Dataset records
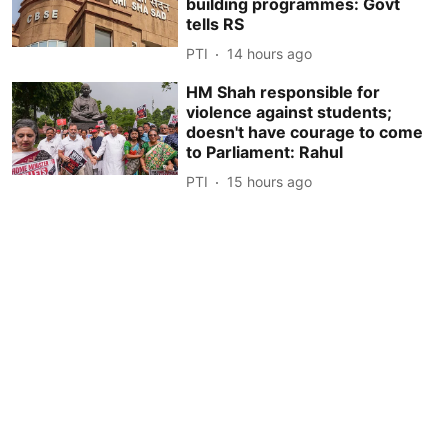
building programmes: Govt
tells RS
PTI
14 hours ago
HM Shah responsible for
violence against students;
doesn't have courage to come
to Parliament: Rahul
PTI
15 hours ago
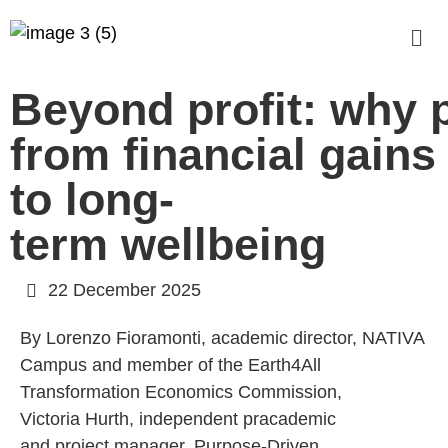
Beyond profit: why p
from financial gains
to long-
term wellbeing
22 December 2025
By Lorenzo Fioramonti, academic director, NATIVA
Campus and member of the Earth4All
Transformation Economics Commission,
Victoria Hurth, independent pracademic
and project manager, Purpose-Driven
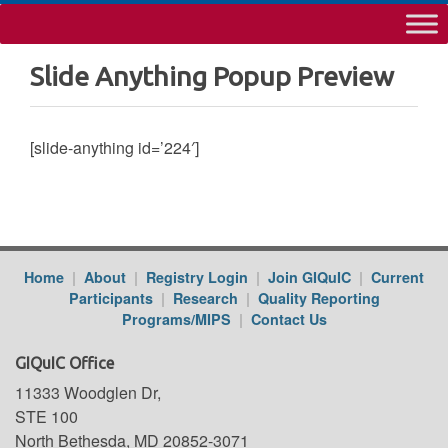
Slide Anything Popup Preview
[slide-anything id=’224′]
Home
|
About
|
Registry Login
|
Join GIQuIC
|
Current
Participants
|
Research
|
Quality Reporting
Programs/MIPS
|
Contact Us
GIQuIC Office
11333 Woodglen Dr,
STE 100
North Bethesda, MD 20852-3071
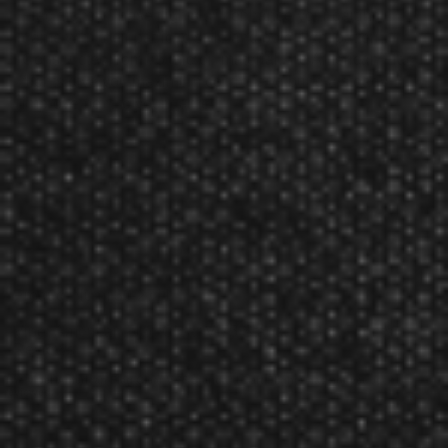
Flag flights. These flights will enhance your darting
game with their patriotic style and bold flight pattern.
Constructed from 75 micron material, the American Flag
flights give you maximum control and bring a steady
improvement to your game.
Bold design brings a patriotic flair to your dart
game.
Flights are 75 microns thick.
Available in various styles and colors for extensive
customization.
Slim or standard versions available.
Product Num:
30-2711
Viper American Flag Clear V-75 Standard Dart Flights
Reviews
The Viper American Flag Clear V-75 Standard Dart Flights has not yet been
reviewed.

* * *

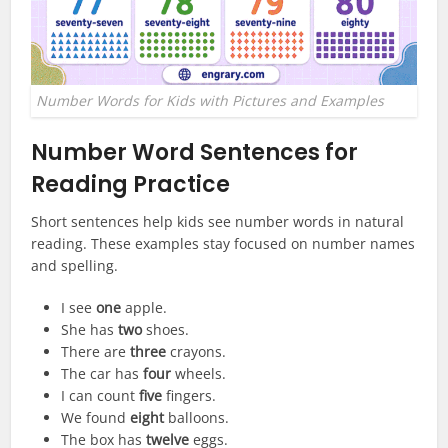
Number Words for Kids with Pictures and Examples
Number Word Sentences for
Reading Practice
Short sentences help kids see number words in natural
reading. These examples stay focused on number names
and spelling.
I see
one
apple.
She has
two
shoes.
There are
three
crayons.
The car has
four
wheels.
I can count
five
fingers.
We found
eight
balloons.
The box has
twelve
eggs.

* * *

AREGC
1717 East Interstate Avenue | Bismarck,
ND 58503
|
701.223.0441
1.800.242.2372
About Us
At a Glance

Goal of the exercise: Lines from the one above containing "building programmes: Govt" down to the one containing "flights give you" should be transcribed exactly, with both ends kept and no pictures.

Result of this task:
building programmes: Govt
tells RS
PTI
14 hours ago
HM Shah responsible for
violence against students;
doesn't have courage to come
to Parliament: Rahul
PTI
15 hours ago
Beyond profit: why p
from financial gains
to long-
term wellbeing
22 December 2025
By Lorenzo Fioramonti, academic director, NATIVA
Campus and member of the Earth4All
Transformation Economics Commission,
Victoria Hurth, independent pracademic
and project manager, Purpose-Driven
Slide Anything Popup Preview
[slide-anything id=’224′]
Home
|
About
|
Registry Login
|
Join GIQuIC
|
Current
Participants
|
Research
|
Quality Reporting
Programs/MIPS
|
Contact Us
GIQuIC Office
11333 Woodglen Dr,
STE 100
North Bethesda, MD 20852-3071
Flag flights. These flights will enhance your darting
game with their patriotic style and bold flight pattern.
Constructed from 75 micron material, the American Flag
flights give you maximum control and bring a steady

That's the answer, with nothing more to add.